908.2
Developmental Logics Beyond the Divide

Thursday, July 17, 2014: 3:45 PM
Room: Booth 56
Oral Presentation
Alexandra SINDRESTEAN , University of Vienna, Vienna, Austria
Developmental projects have been the common denominator of the post-1945 global order irrespective of political divides and divergent economic systems. Whether we look at the emerging postcolonial states of the South, state socialist Europe or the industrialized Atlantic, development policies directed at industrializing ‘homogenous’ national spaces were adopted across the globe. However, by the 1970s this model showed signs of exhaustion. At the time when ‘Limits to Growth’ came out in 1972, the Romanian state was implementing a new strategy for economic progress:  it had negotiated with IMF and EBRD the ‘developing country’ status in order to facilitate foreign-debt financed investments and embark on export-led growth.   

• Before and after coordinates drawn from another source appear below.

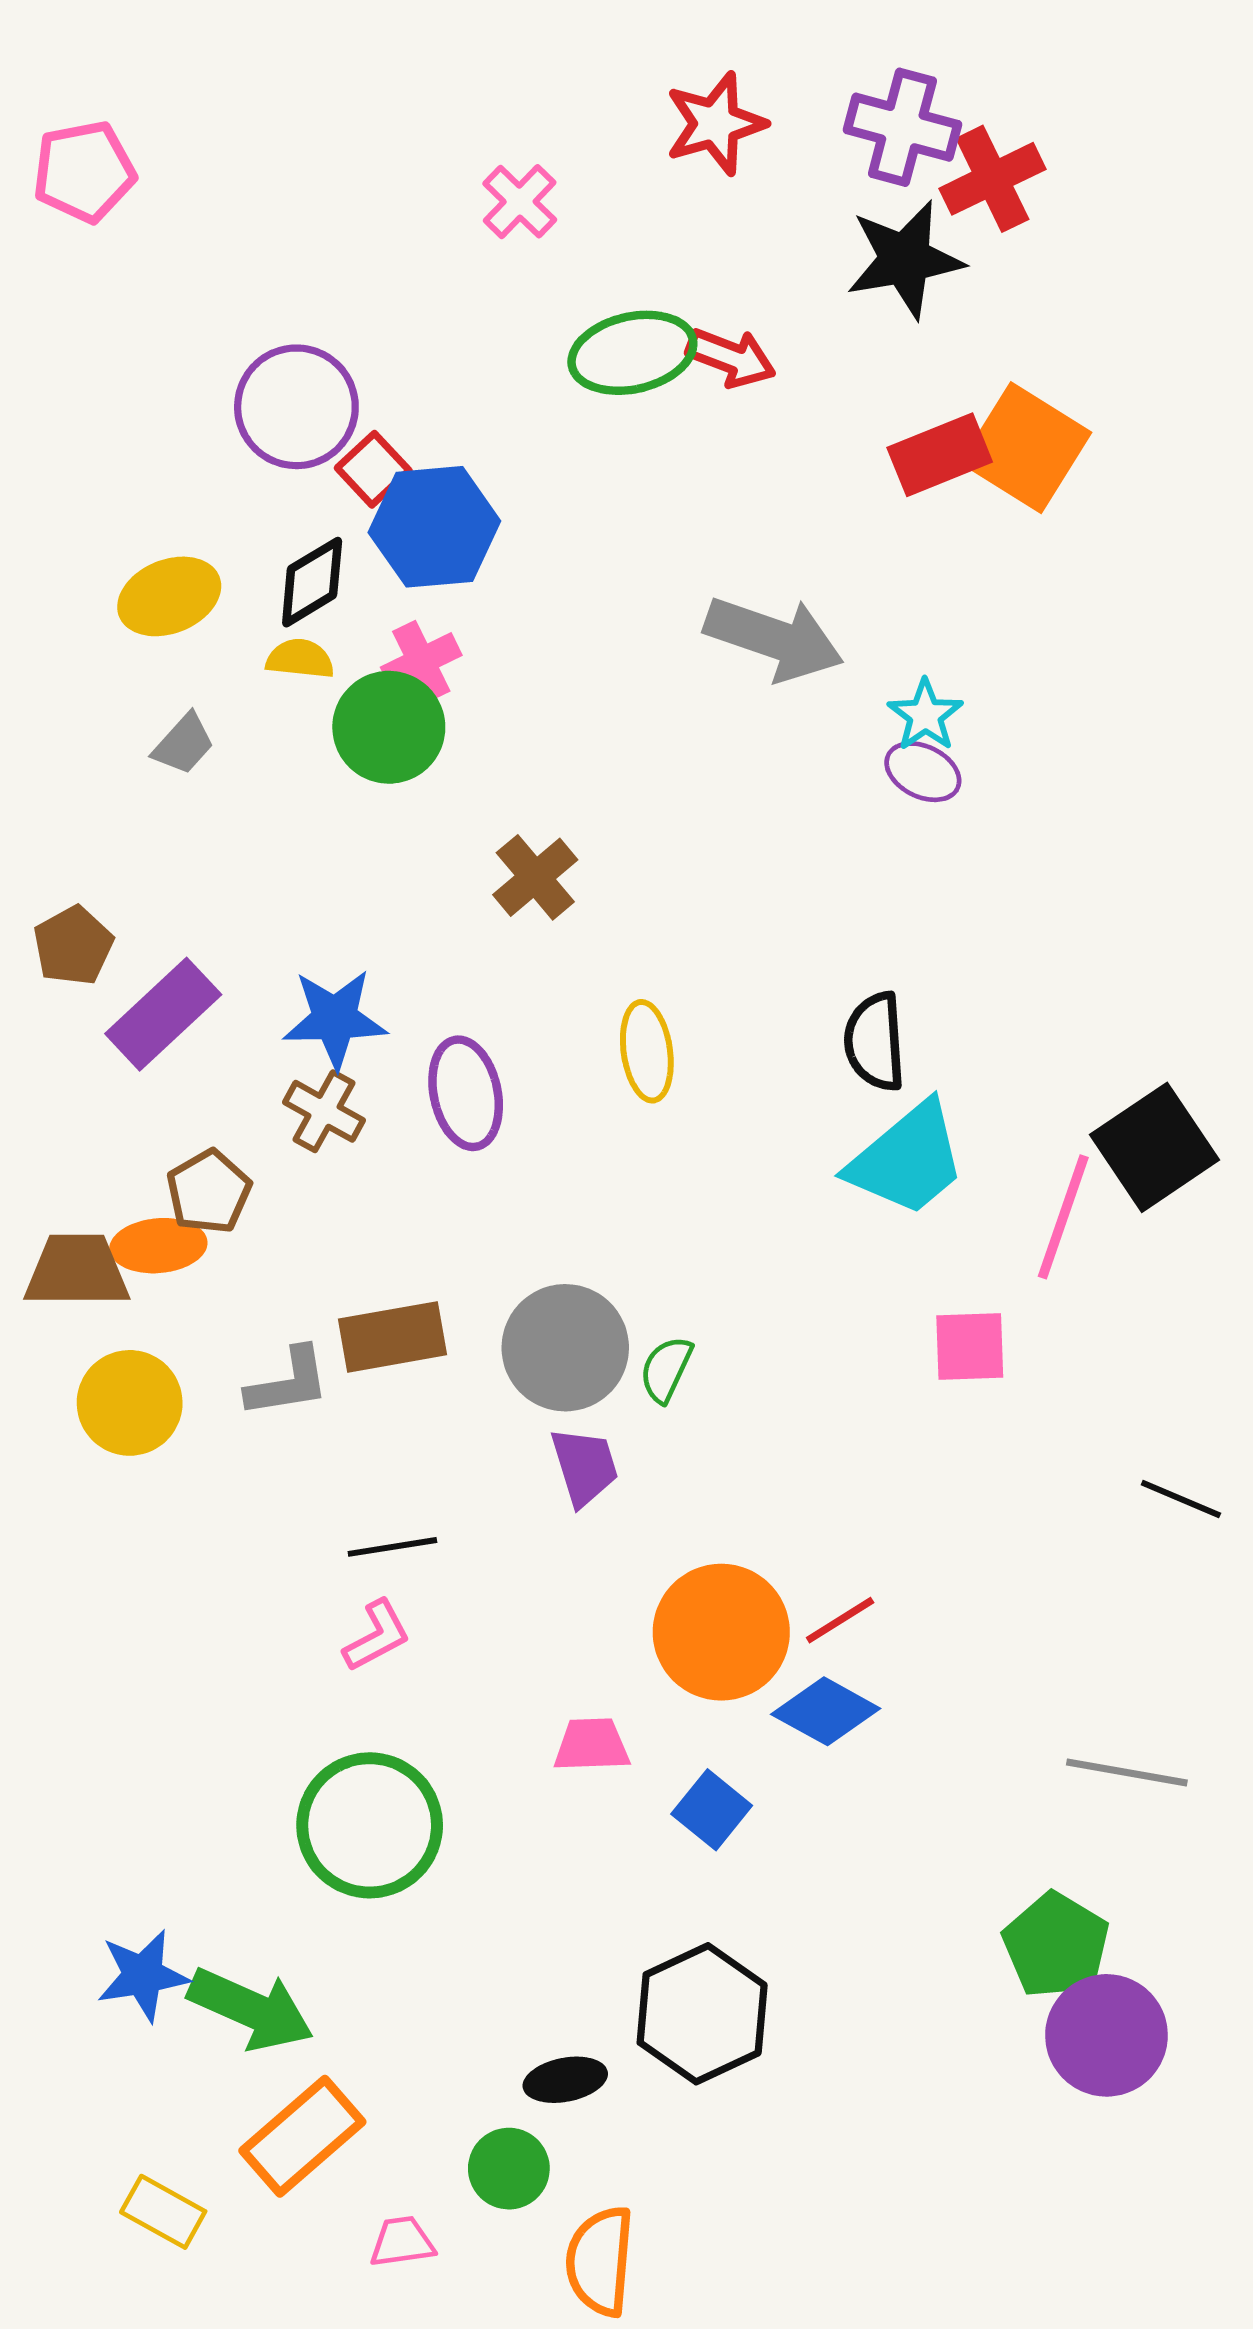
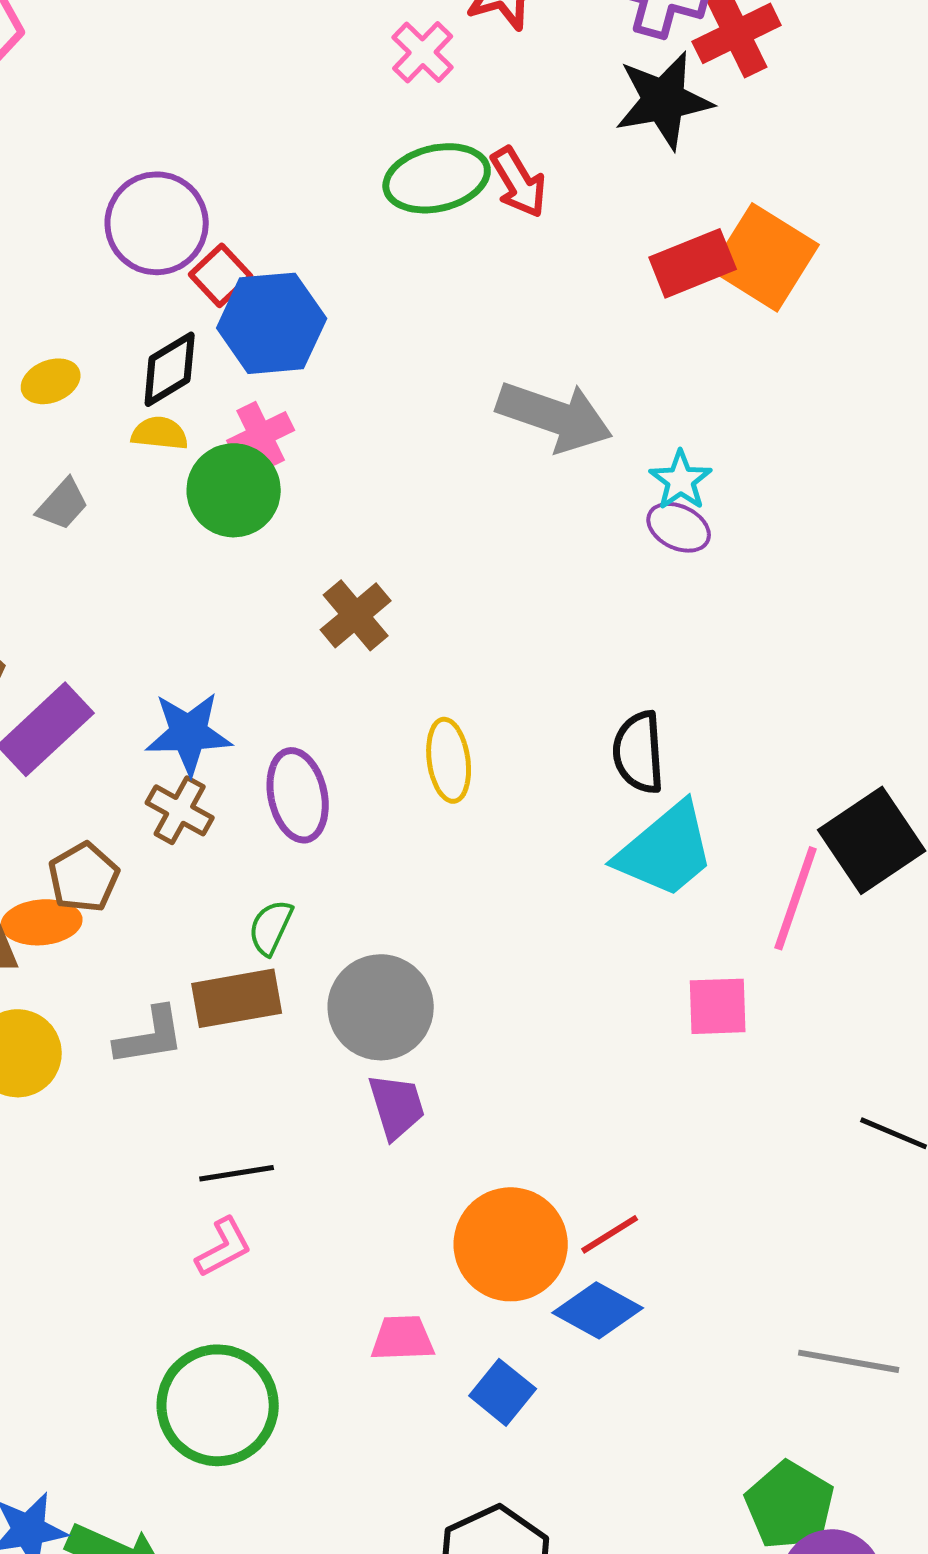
pink cross: (520, 202) -> (423, 52), moved
red arrow: (731, 358) -> (519, 182), turned 38
yellow ellipse: (169, 596) -> (51, 381), size x0.7
green semicircle: (666, 1369) -> (271, 927), moved

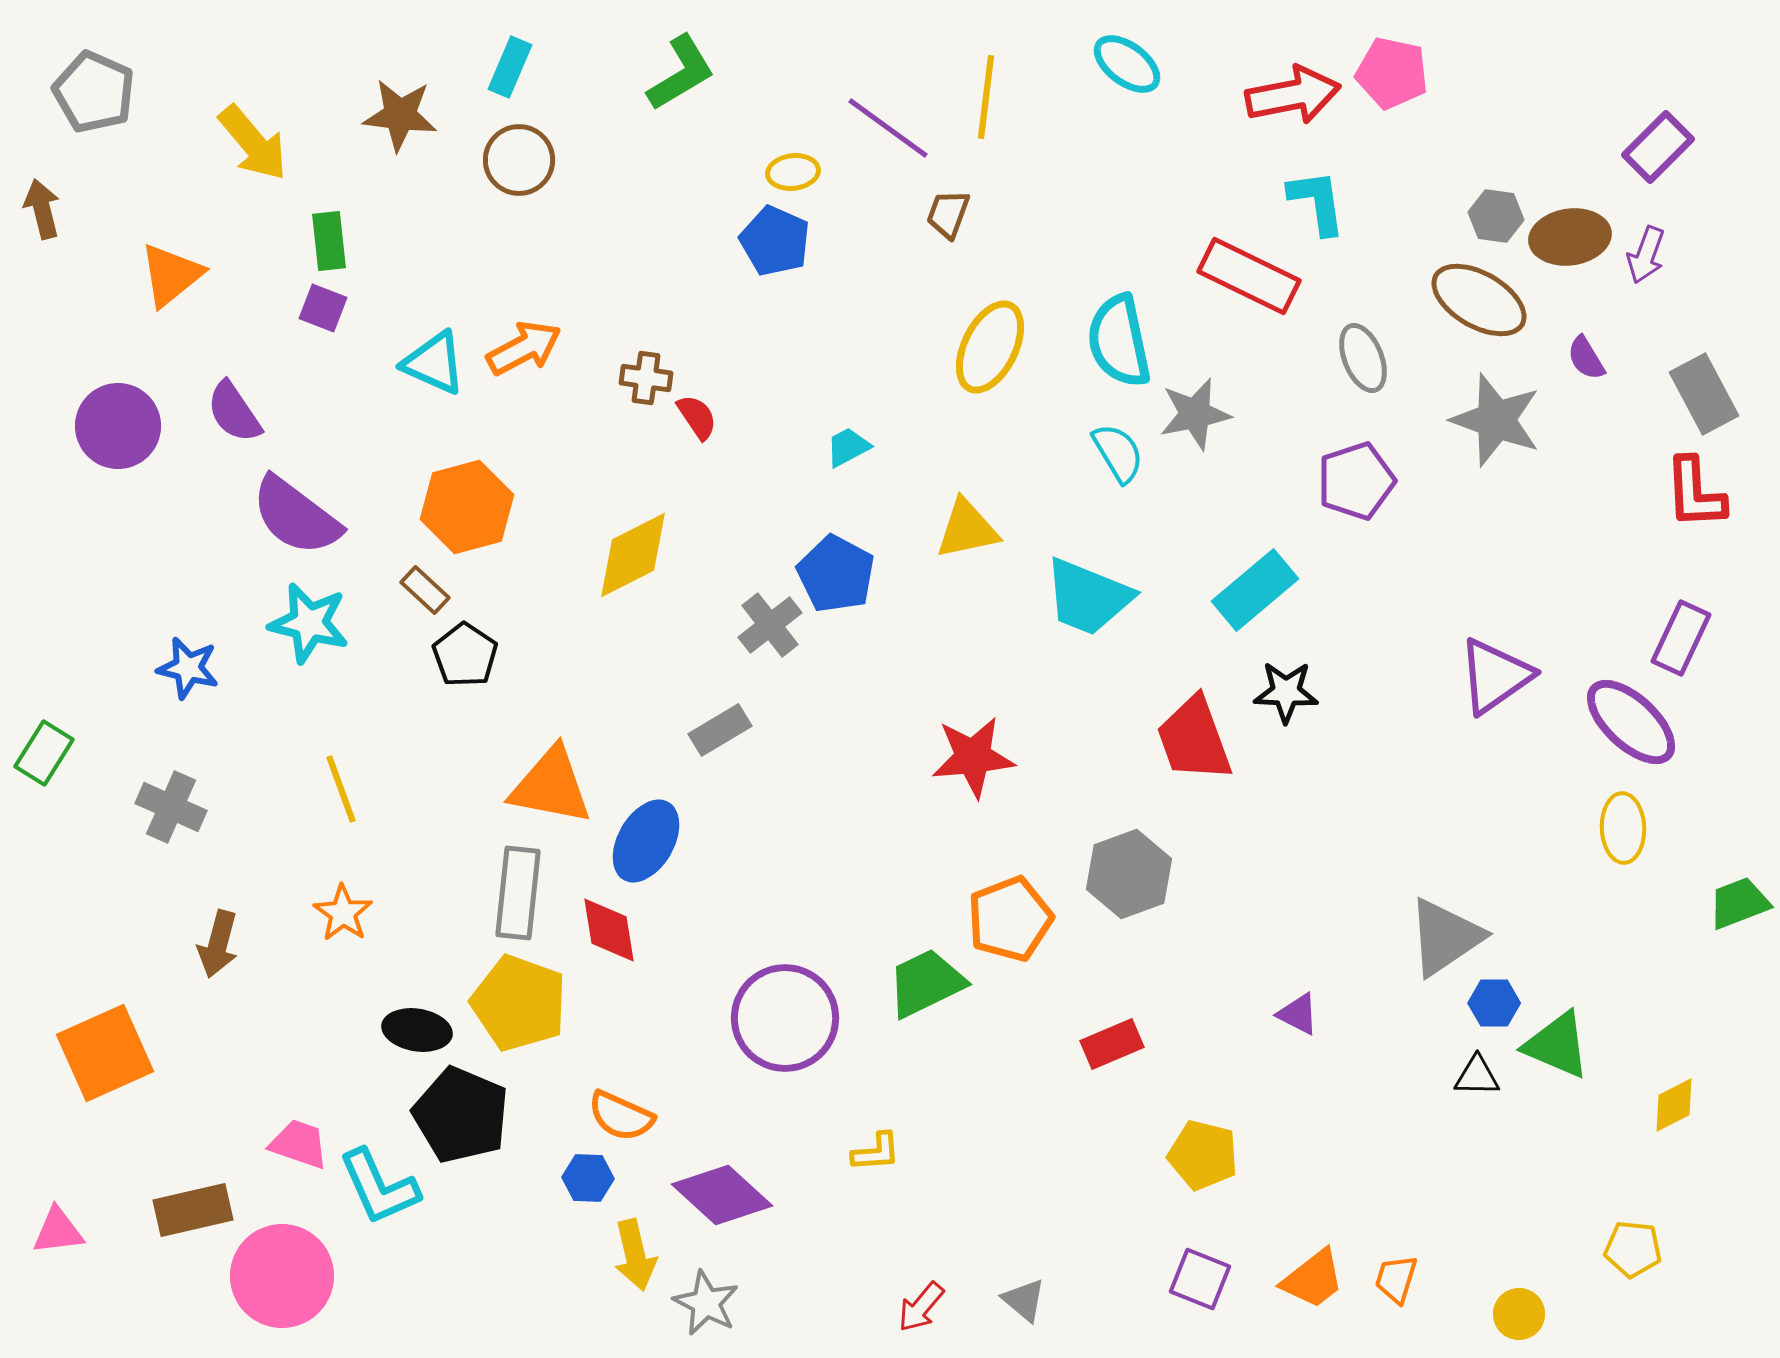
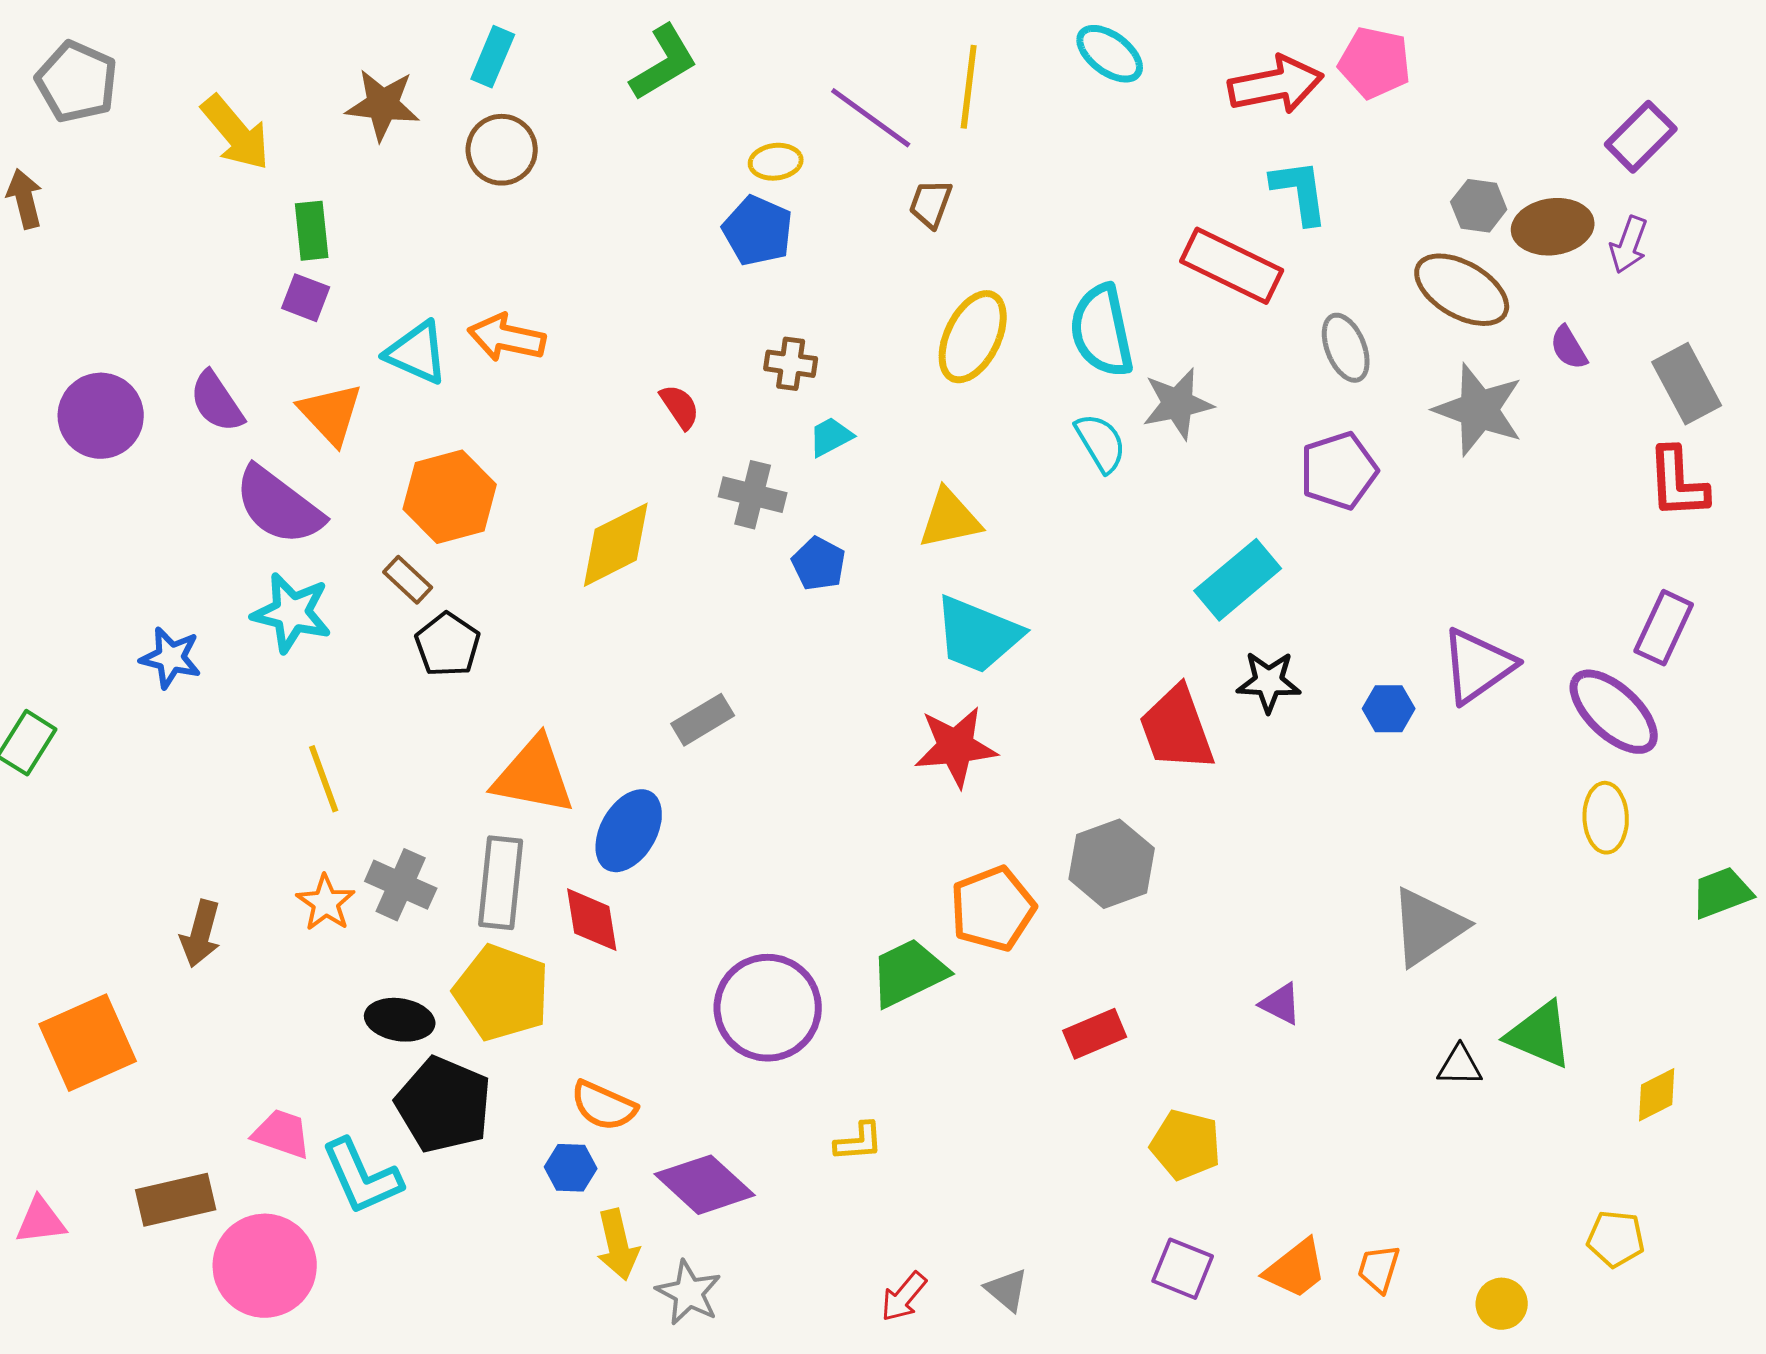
orange triangle: (171, 275) -> (331, 414), moved, turned -34
orange arrow: (524, 348) -> (507, 338), turned -140
brown cross: (646, 378) -> (791, 364), moved
blue pentagon: (836, 574) -> (819, 564), size x0.7
cyan trapezoid: (1088, 597) -> (978, 635), moved
gray cross: (770, 625) -> (753, 495), moved, turned -38
gray cross: (171, 807) -> (401, 885), moved
blue hexagon: (1494, 1003) -> (1389, 709), moved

This paper aims to shed new light on a particular kind of developmental continuum in an effort to question the wide-spread assumptions about the relationship between local variations and global structural constraints, namely the tendency in terms of explanatory frameworks to emphasize only particular local specificities, and to ignore external factors for certain socio-spatial formations. Drawing on extensive fieldwork in a Romanian Danube-riparian port city, I argue that it was the contingency of the 1977 earthquake that turned the city and the surrounding region into a laboratory for a new kind of developmental logic. After the downfall of the socialist regime in 1989, the very same region became yet again part of a new understanding of development. In accordance with pre-accession criteria for EU membership, Less Favored Zones have been established in 1998 in order to attract foreign direct investment through long term tax exemptions.

Instead of seeking to establish path-dependencies linking state socialism with its aftermath, I conceptualize ‘contingent development’ as a way to look into improvement schemes that result from the arbitrariness of a natural disaster in relation to local changes that result from  the dynamic of global capital since the 1970s.